Exercise materials:
┌──
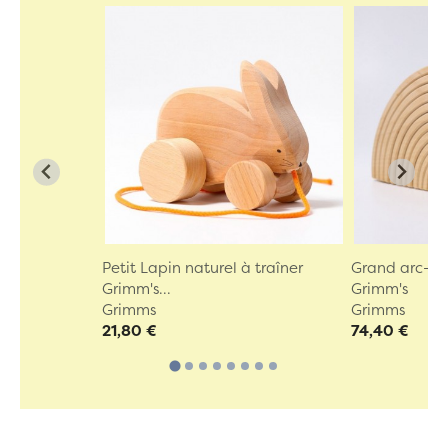
Petit Lapin naturel à traîner
Grand arc-en-
Grimm's...
Grimm's
Grimms
Grimms
21,80 €
74,40 €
└──
What you will do:
This task calls for the records to be copied exactly, without pictures.

Response:
Petit Lapin naturel à traîner
Grand arc-en-
Grimm's...
Grimm's
Grimms
Grimms
21,80 €
74,40 €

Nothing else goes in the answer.